USC boasts the largest international student population of any university in the country and is located in one of the nation’s most diverse cities — on Friday, those two worlds came together.
Students from a wide array of countries, including Thailand, China, Australia, Taiwan, Denmark, India, Columbia, Iran and Papua New Guinea, visited Vermont Avenue Elementary School as part of the school’s Literacy Day. Now in its third year, Literacy Day is a chance for elementary school students to interact with people from different countries and cultures, and a chance for USC students to tell children the importance of reading and going to college.
Topics ranging from after school activities to what species of animals live in each country filled each classroom Friday morning as USC students detailed their experiences growing up in other countries.

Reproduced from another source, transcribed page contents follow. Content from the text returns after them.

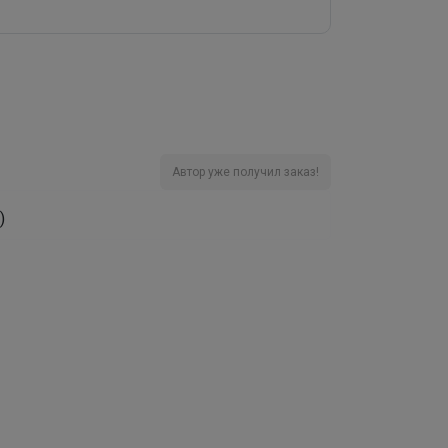
Автор уже получил заказ!
)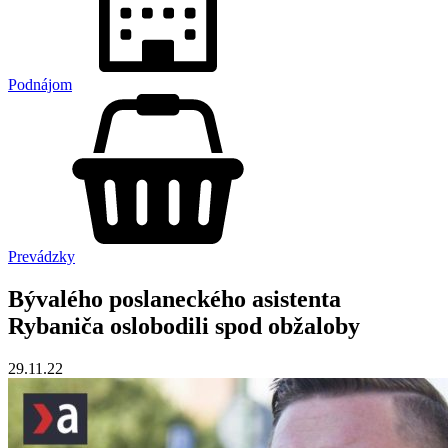
Podnájom
Prevádzky
Bývalého poslaneckého asistenta
Rybaniča oslobodili spod obžaloby
29.11.22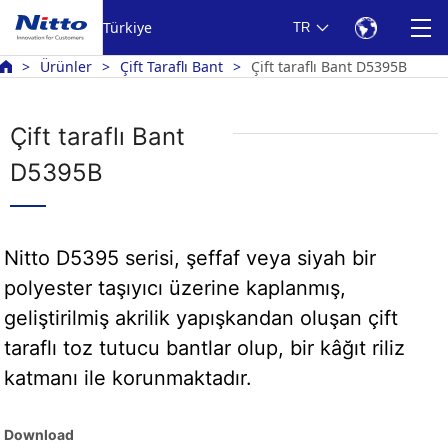
Türkiye
TR
Ürünler
Çift Taraflı Bant
Çift taraflı Bant D5395B
Çift taraflı Bant
D5395B
Nitto D5395 serisi, şeffaf veya siyah bir
polyester taşıyıcı üzerine kaplanmış,
geliştirilmiş akrilik yapışkandan oluşan çift
taraflı toz tutucu bantlar olup, bir kâğıt riliz
katmanı ile korunmaktadır.
Download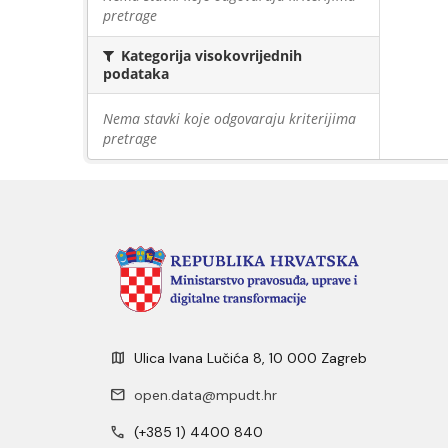
pretrage
Kategorija visokovrijednih
podataka
Nema stavki koje odgovaraju kriterijima
pretrage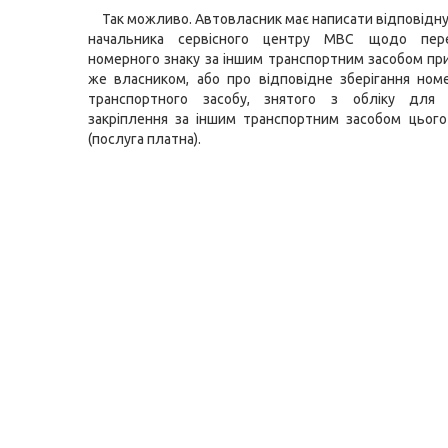
Так можливо. Автовласник має написати відповідну 
начальника сервісного центру МВС щодо пере
номерного знаку за іншим транспортним засобом п
же власником, або про відповідне зберігання ном
транспортного засобу, знятого з обліку для
закріплення за іншим транспортним засобом цьог
(послуга платна).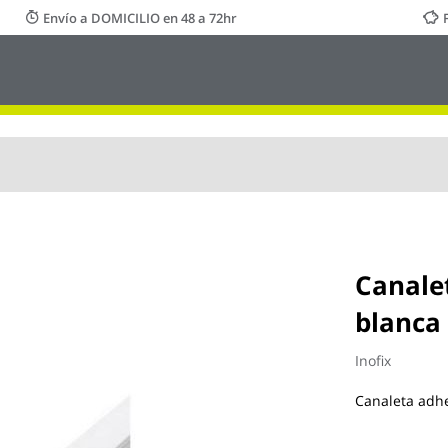
Envío a DOMICILIO en 48 a 72hr
Canale
blanca
Inofix
Canaleta adh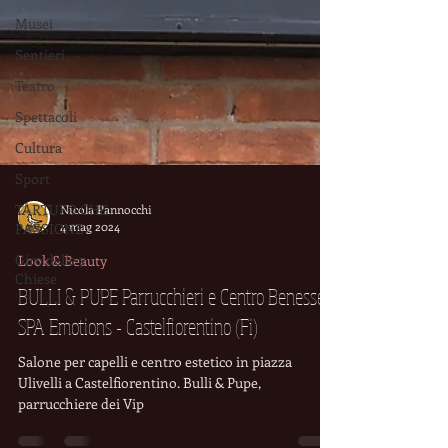
Musei
Sentieri
Teatro
Spettacoli
Cultura
Sport
TARTUFO CHE
PASSIONE
Nicola Pannocchi
Giro delle 7
4 mag 2024
Chiese
Look & Beauty
BULLI & PUPE Parrucchieri e Centro Benessere
SPA Emotions - Castelfiorentino (Fi)
Salone per capelli e centro estetico in piazza
Ulivelli a Castelfiorentino. Bulli & Pupe,
parrucchiere dei Vip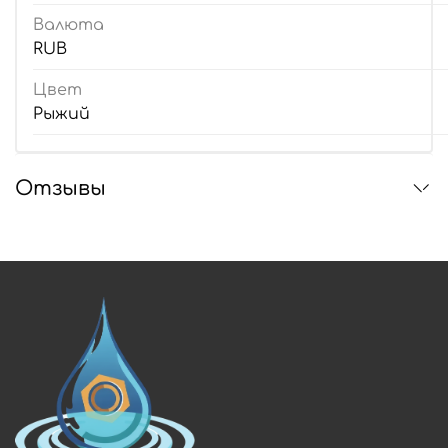
Валюта
RUB
Цвет
Рыжий
Отзывы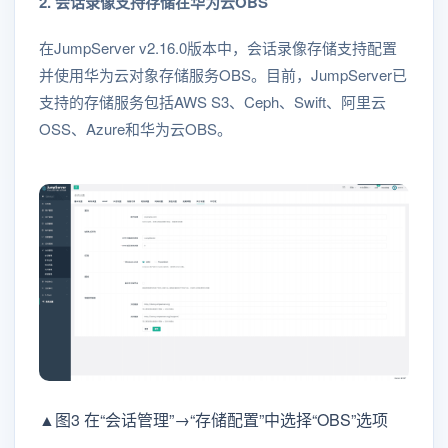
2. 会话录像支持存储在华为云OBS
在JumpServer v2.16.0版本中，会话录像存储支持配置
并使用华为云对象存储服务OBS。目前，JumpServer已
支持的存储服务包括AWS S3、Ceph、Swift、阿里云
OSS、Azure和华为云OBS。
▲图3 在“会话管理”→“存储配置”中选择“OBS”选项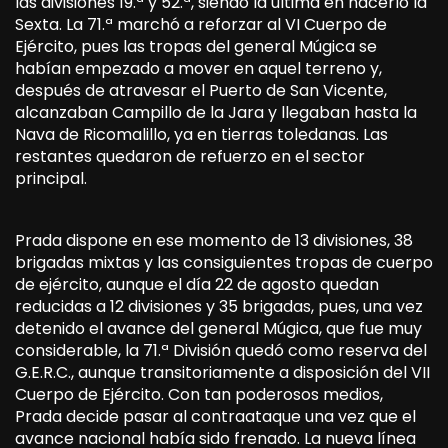
las divisiones 19.ª y 52.ª, siendo la última en hacerlo la
Sexta. La 71.ª marchó a reforzar al VI Cuerpo de
Ejército, pues las tropas del general Múgica se
habían empezado a mover en aquel terreno y,
después de atravesar el Puerto de San Vicente,
alcanzaban Campillo de la Jara y llegaban hasta la
Nava de Ricomalillo, ya en tierras toledanas. Las
restantes quedaron de refuerzo en el sector
principal.
Prada dispone en ese momento de 13 divisiones, 38
brigadas mixtas y las consiguientes tropas de cuerpo
de ejército, aunque el día 22 de agosto quedan
reducidas a 12 divisiones y 35 brigadas, pues, una vez
detenido el avance del general Múgica, que fue muy
considerable, la 71.ª División quedó como reserva del
G.E.R.C., aunque transitoriamente a disposición del VII
Cuerpo de Ejército. Con tan poderosos medios,
Prada decide pasar al contraataque una vez que el
avance nacional había sido frenado. La nueva línea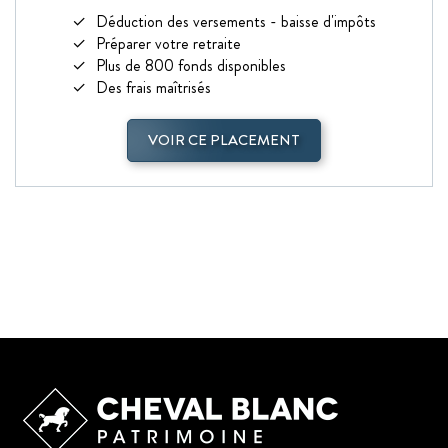
Déduction des versements - baisse d'impôts
Préparer votre retraite
Plus de 800 fonds disponibles
Des frais maîtrisés
VOIR CE PLACEMENT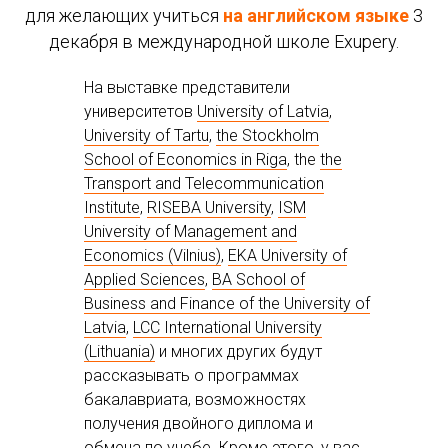
для желающих учиться
на английском языке
3
декабря в международной школе Exupery.
На выставке представители
университетов
University of Latvia
,
University of Tartu
,
the Stockholm
School of Economics in Riga
, the
the
Transport and Telecommunication
Institute
,
RISEBA University
,
ISM
University of Management and
Economics (Vilnius)
,
EKA University of
Applied Sciences
,
BA School of
Business and Finance of the University of
Latvia
,
LCC International University
(Lithuania)
и многих других будут
рассказывать о программах
бакалавриата, возможностях
получения двойного диплома и
обмена по учебе. Кроме этого, у вас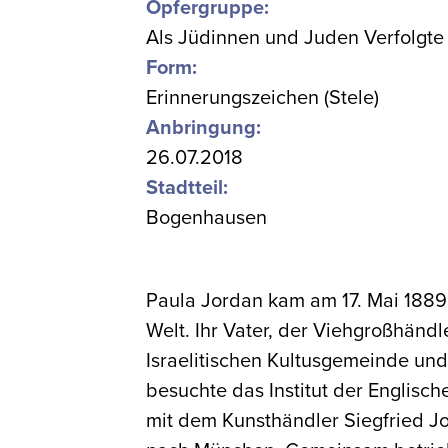
Opfergruppe:
Als Jüdinnen und Juden Verfolgte
Form:
Erinnerungszeichen (Stele)
Anbringung:
26.07.2018
Stadtteil:
Bogenhausen
Paula Jordan kam am 17. Mai 1889 
Welt. Ihr Vater, der Viehgroßhändl
Israelitischen Kultusgemeinde un
besuchte das Institut der Englisch
mit dem Kunsthändler Siegfried J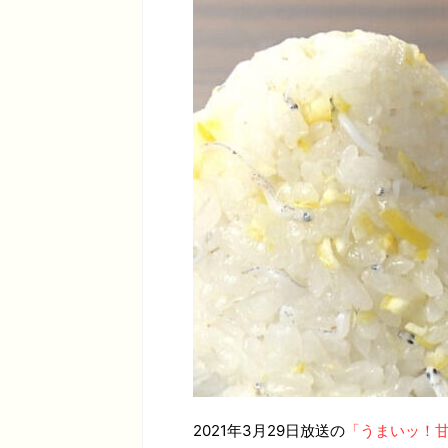
2021年3月29日放送の
「うまいッ！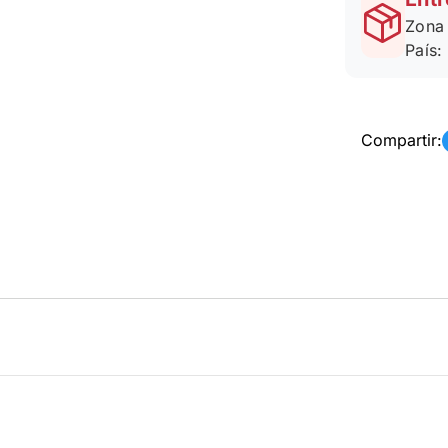
Zona 
País:
Compartir:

Leidy Lim, a graduate student studying teaching English to speakers of other languages, said it was fun to watch the children’s reactions as the USC students talked about their cultures.
“They ask so many questions,” Lim said. “The kids are so curious about how life in their country differs from mine. I told them Papua New Guinea doesn’t have theaters, and they were in absolute shock.”
To the kids, the experience is a fun way to learn about a lifestyle outside the United States. But many of the USC student volunteers said they might have learned just as much as the children did.
“It’s a great opportunity not for just the kids, but for us as well to give back to the society,” said Warren Chan, a senior majoring in business administration. “It’s mutually beneficial, and I find it very uplifting.”
Prior to this year, Literacy Day had previously been held at Loren Miller Elementary School. But Brenda Cortez, who is now the principal at Vermont Avenue, heard about USC’s Office of International Students and the International Students’ Assembly and worked with the groups to bring the event to Vermont Avenue.
Though this is the only outreach program specifically involving international students, OIS and ISA are looking to have a few more days like this at the elementary school. A culture day might be in the works for the future, with students from ISA spending a whole day focusing on teaching kids about traditional food, clothing and societal customs.
Many of USC’s international students, including Xiaoran Wang, a graduate student studying electrical engineering, said they hope the program will be expanded.
“The children just get so excited to see us, and it really makes me happy and makes me think to myself how I could get more involved,” Wang said.
Becky Peterson, international student adviser at OIS, said she sees a great desire among international students to participate in these outreach programs, and she hopes more events of this type will develop.
“The international kids have such huge hearts. To do something like this really showcases how much they really enjoy giving back,” Peterson said.